PROVIDED RECORDS:
····················

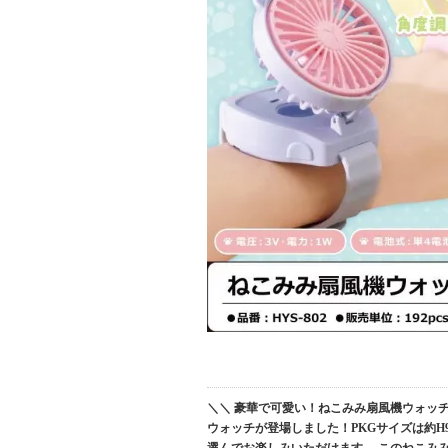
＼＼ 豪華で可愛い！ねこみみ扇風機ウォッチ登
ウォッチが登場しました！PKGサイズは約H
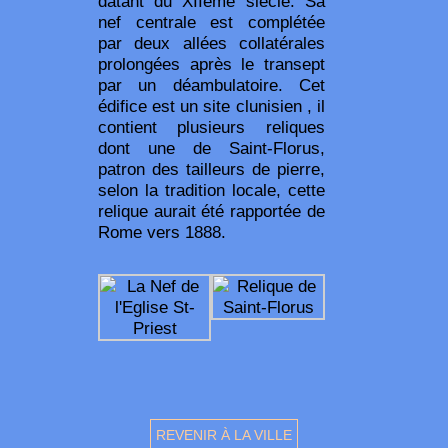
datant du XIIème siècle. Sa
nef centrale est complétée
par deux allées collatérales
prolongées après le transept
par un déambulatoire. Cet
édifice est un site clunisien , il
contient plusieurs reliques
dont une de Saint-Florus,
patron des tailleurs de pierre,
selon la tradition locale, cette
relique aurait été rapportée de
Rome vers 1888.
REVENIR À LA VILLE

····················

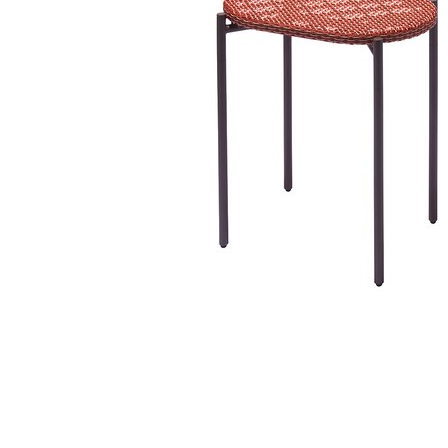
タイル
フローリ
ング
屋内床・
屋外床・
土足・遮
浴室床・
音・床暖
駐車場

····················

WHAT THE EXERCISE ASKS: Everything in the material above from the line that has "par deux allées collatérales" through the line that has "REVENIR À LA VILLE" must be duplicated exactly, with no other lines given.

RESPONSE TO THIS EXERCISE:
par deux allées collatérales
prolongées après le transept
par un déambulatoire. Cet
édifice est un site clunisien , il
contient plusieurs reliques
dont une de Saint-Florus,
patron des tailleurs de pierre,
selon la tradition locale, cette
relique aurait été rapportée de
Rome vers 1888.
REVENIR À LA VILLE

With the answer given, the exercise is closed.